Many people under the age of 60 have a hard time understanding why older black folks are still bitter about the disadvantages, ill-treatment and unfair practices they suffered at the hands of a system that was designed to keep them oppressed, suppressed and essentially, the have-nots.

I'm 48 and many members of my peer group (and certainly those who are younger) think such people should just 'get over it and move on'. Well, it is not that simple.

There is an adage: “You cannot judge a person until you walk a mile in their shoes.” What I take from this is that most of my peer group and those younger didn't experience the hardships that our forefathers had to endure so we just don't understand.

There is no way that we can truly feel what they felt, because the pain, suffering, anger, bitterness and resentment are not, were not, and most likely will not, be visited upon us. At least let's hope not.

It is widely understood that discrimination today is more subtle; somewhat marginalised, institutionalised, but less 'in our faces'.

Black folks have been able to advance educationally, financially, build wealth, join country clubs, own and develop real estate with less encumbrances and denials of opportunity generally have a better life materially and socially.

After the First World War ended, the Government of the day sought to develop the tourist industry, setting aside 600 acres in Tucker's Town to establish luxury hotels and private homes for millionaires and golf courses.

In 1923, black Tucker's Town residents were 'forced' under the Expropriation Act, to sell their homes and relocate. Can you imagine?

Nobody has told me that I must sell my house and move up the street. Who in heaven's name am I to begrudge those people their right to be angry, bitter and/or upset?

To be fair, some white folks had a tough time then too. For instance, in 1799 Rev John Stephenson went against the “status quo” and was fined and imprisoned for preaching the Word of God to my ancestors.

The last reference I wish to make to this is stories told to me by my dad and other older men in the community. Apparently a black man (a woman wouldn't even dare go into a bank to do business back then) couldn't get a loan to purchase or develop real estate back in the day.

Bankers would say to the man: ”Let's see you get the piece of land first and then we will see if we can loan you the money to build.“

The man returns a few years later and has the land. That very same banker would then say: ”OK, let's see you dig the tank, build the tank and build up to ground level, then we will see if we can give you a loan to finish.”

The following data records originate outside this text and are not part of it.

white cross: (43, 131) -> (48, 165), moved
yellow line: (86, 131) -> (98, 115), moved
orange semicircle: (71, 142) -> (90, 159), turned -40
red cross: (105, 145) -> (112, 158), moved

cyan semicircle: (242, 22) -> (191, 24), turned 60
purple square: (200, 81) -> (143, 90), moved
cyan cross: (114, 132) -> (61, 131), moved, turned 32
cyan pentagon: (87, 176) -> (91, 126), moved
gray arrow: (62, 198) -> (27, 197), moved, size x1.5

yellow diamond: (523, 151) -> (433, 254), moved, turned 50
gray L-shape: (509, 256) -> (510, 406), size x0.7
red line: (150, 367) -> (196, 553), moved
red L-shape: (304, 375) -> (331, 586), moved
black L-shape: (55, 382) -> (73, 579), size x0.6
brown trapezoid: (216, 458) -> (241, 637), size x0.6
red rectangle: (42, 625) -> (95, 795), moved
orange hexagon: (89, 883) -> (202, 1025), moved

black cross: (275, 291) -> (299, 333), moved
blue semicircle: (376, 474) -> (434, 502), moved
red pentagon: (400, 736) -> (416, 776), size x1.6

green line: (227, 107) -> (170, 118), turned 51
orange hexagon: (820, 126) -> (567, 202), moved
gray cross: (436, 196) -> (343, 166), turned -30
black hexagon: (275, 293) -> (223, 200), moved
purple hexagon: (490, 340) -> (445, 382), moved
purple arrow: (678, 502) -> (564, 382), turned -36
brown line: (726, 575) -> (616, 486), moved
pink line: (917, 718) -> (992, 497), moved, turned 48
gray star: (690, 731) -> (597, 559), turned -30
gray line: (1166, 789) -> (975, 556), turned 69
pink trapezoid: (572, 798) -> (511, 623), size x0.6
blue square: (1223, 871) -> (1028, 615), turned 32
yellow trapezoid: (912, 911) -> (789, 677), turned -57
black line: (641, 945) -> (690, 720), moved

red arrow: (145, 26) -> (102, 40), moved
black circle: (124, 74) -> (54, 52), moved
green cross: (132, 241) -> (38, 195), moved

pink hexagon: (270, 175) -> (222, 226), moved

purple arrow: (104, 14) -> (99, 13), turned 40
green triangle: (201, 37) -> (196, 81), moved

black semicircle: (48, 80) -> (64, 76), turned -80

He gets that done after some five years and returns, broke, looking for cash. Same banker says: ”Try to get the first storey built or get up to the wall plate and then we will see if you can get a loan to finish.“

I don't really have to go on do I? You get the picture.

The stress, anger, bitterness, distrust, and in some cases even hatred, that this type of treatment can cause cannot be described by those far more articulate. It can only be really and truly understood by experiencing it first-hand.

In any event, my point is that ANYBODY who went through that type of treatment would be angry, bitter, distrustful of white people and might just carry those feelings to their graves.

Now there's one more issue. Education.

One of the reasons that we had such excellent teachers back in the day is because black folks could only get scholarships or funding to become teachers not doctors, lawyers or accountants, or bankers.

So the best and brightest black Bermudians became schoolteachers. These guys had to become teachers to get a college degree and then, later in life, they could branch out into other careers like law or business or banking.

Nowadays blacks can get scholarships to do anything. As a result no offense to the existing schoolteachers (hey I'm a teacher's child) the best and brightest among us are choosing other careers these days because they are more lucrative and we are, many of us, material boys and girls.

Because blacks are given the same opportunities as people of any other ethnic group and have been for some time, black people under the age of 60 tend not to be as bitter or untrusting of other ethnic groups. Many think that these older folks should just 'let it go'.

Well this is not entirely fair, because we didn't live through that.

Similarly, it is not fair for the older guard to demand and expect that the younger generation should be bitter, untrusting, confrontational and make most issues matters of race.

To move us forward I propose that older folks accept that they suffered and paid the price and paved the way for future generations to have the privileges, advantages, opportunities and hope for a better life than they had.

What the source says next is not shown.